Heading into 2025, merger-and-acquisition dealcreaters hoped that a more favorable economic environment and reduced regulatory headwinds would generate renewed activity.
Their initial enthusiasm has given way to a more measured approach, as persistent uncertainty continues to slow down decision-creating and suppress deal volume. We have noticed a few things.
Uncertainty is delaying deals. While the top conclude of the market remains active, the broader transactional landscape appears hesitant. Strategic purchaseers often are better equipped to price in emerging risks (such as tariffs) becautilize they are already managing those exposures in their own businesses.
By contrast, private equity purchaseers evaluating new platforms may face a steeper learning curve as they test to price in these unknowns.
Nevertheless, market participants remain cautiously optimistic, anticipating a resurgence in deal volume as new challenges become more familiar and macroeconomic signals stabilize.
Valuation gaps are reshaping the deal process. Less willing to accept seller-provided numbers at face value, purchaseers are scrutinizing quality of earnings and adjusting earnings before interest, taxes, depreciation, and amortization, or EBITDA, calculations, creating longer diligence cycles.
In response, sellers—particularly founder-owned businesses—are seeking to frontload key economic and legal terms earlier in the process to avoid surprises that could derail the deal later. Letters of intent, which once contained few transactional particulars beyond the headline price, have become much more detailed as a result.
Parties increasingly are applying the letter of intent itself to memorialize valuation drivers such as EBITDA and working capital assumptions, debt-like items, employment and retention terms, non-compete language, and earnout metrics.
Matters that were once “to be mutually agreed” are giving way to definitive, upfront commitments. The growing risk of letters-of-intent breakage, which is reported to have increased since April, should accelerate this trconclude toward ironing out major deal points before exclusivity is granted.
Deal structures are evolving to mitigate uncertainty.

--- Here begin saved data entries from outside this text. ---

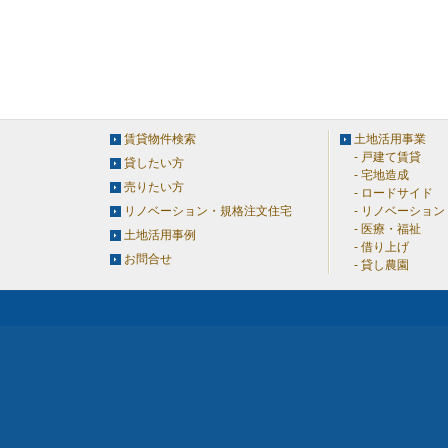
賃貸物件検索
土地活用事業
戸建て賃貸
貸したい方
宅地造成
売りたい方
ロードサイド
リノベーション・規格注文住宅
リノベーション
医療・福祉
土地活用事例
借り上げ
お問合せ
貸し農園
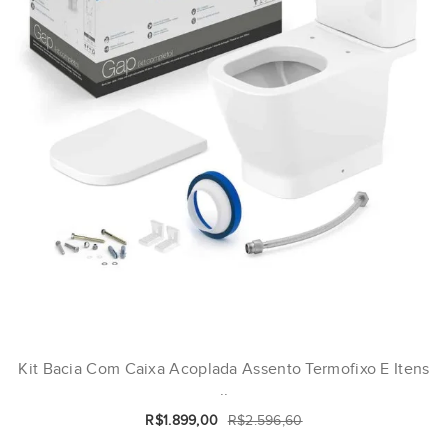
Kit Bacia Com Caixa Acoplada Assento Termofixo E Itens
..
R$1.899,00
R$2.596,60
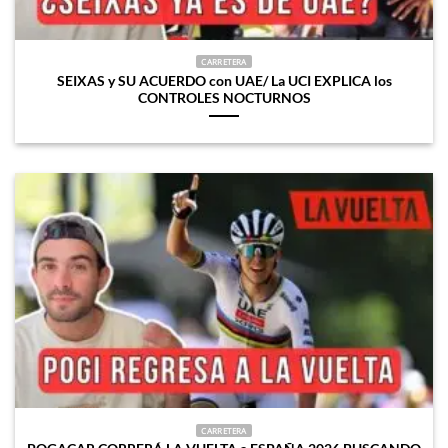
CARRETERA
SEIXAS y SU ACUERDO con UAE/ La UCI EXPLICA los
CONTROLES NOCTURNOS
CARRETERA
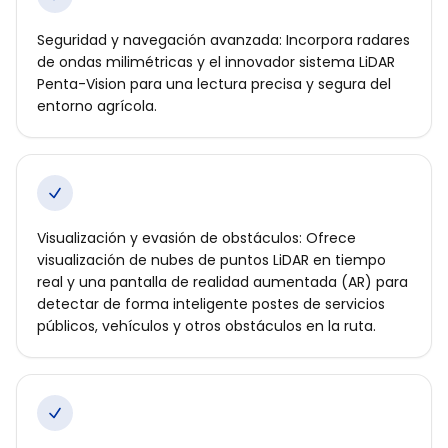
Seguridad y navegación avanzada: Incorpora radares
de ondas milimétricas y el innovador sistema LiDAR
Penta-Vision para una lectura precisa y segura del
entorno agrícola.
Visualización y evasión de obstáculos: Ofrece
visualización de nubes de puntos LiDAR en tiempo
real y una pantalla de realidad aumentada (AR) para
detectar de forma inteligente postes de servicios
públicos, vehículos y otros obstáculos en la ruta.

Earnouts and deferred payments—already a mainstay of the M&A market in deals involving emerging technologies—are becoming even more prevalent across all industries and transaction sizes.
Buyers are modeling downside scenarios, including supply chain disruptions—which have been a major concern since the pandemic—and businesses are implementing near-shoring and other mitigation strategies.

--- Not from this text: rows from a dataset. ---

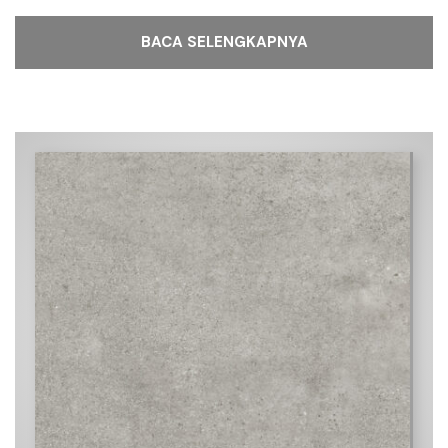
BACA SELENGKAPNYA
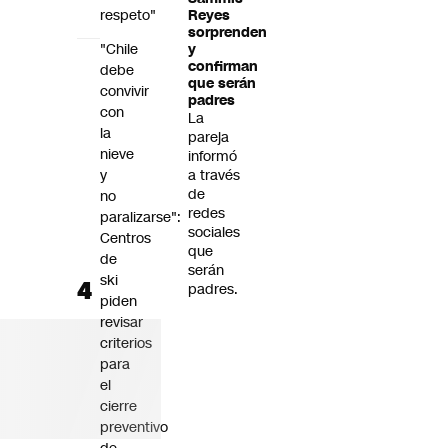
respeto"
Reyes
sorprenden
"Chile
y
confirman
debe
que serán
convivir
padres
con
La
la
pareja
nieve
informó
y
a través
de
no
redes
paralizarse":
sociales
Centros
que
de
serán
ski
padres.
piden
revisar
criterios
para
el
cierre
preventivo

Private equity is adapting with creative structures. PE sponsors are employing continuation vehicles and similar transactions to hold onto strong, undervalued assets. In some cases, preferred equity structures are being utilized mid-life cycle to inject fresh capital and manage downside risk.

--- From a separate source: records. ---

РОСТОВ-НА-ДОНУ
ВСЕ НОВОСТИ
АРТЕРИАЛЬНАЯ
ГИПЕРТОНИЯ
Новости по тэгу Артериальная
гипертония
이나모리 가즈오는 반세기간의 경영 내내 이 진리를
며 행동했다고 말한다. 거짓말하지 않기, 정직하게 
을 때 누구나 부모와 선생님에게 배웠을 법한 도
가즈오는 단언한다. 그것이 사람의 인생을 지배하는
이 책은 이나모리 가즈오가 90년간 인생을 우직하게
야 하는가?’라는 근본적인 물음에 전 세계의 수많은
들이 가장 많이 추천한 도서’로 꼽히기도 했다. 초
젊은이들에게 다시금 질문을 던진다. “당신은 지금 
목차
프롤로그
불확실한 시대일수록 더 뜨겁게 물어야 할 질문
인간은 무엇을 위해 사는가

These structured capital solutions, such as convertible instruments and complex preferred waterfalls, have become more common as firms seek creative ways to obtain deals done without compromising long-term viability. But even the most innovative structures must not distract from core business fundamentals.
Deal backlog is building as limited partner pressure mounts. Many PE firms are under pressure from limited partners to generate liquidity before raising new funds. As a result, there is a significant pipeline of companies waiting to be brought to market.
This backlog, combined with historically high levels of dry powder, suggests that conditions are forming for a robust wave of deal activity once the dam breaks.
Artificial ininformigence has an emerging role in deal execution. AI is being incorporated across the M&A process—from deal sourcing to due diligence and data summarization. However, as today’s tools are still prone to errors and omissions, human oversight remains critical.
Looking forward, AI’s most promising applications involve collecting diverse, unstructured data from reliable sources and synthesizing these data to support objective and predictive analyses.
Representations and warranties insurance claims are growing. Brokers and underwriters report that the severity of R&W claims, which are created in approximately one in every five insurance policies, has been increasing.
As purchaseers weigh their carrier options before obtaining a policy, historical claims handling should be an important consideration. We have found that some purchaseers are willing to pay higher premiums for a smooth underwriting process and a carrier that is known to pay out claims.
Notably, R&W insurance is also gaining traction in take-private transactions, reflecting purchaseers’ committed efforts to protect their financial models in an uncertain environment—even when the transactions involve public, audited companies.
Looking Ahead
While uncertainty continues to weigh on the pace of M&A activity, the underlying ingredients for a strong market are taking shape. A growing backlog of high-quality assets, ample dry powder, and evolving deal structures that balance risk and reward all point toward renewed momentum.
The timing is unclear, but when macroeconomic clarity emerges, dealcreaters may find themselves in a highly competitive and active environment once again.
This article does not necessarily reflect the opinion of Bloomberg Industest Group, Inc., the publisher of Bloomberg Law, Bloomberg Tax, and Bloomberg Government, or its owners.
Author Information
Zachary Jacobs is a partner in the corporate practice group at Haynes Boone, focapplying on mergers and acquisitions and private equity.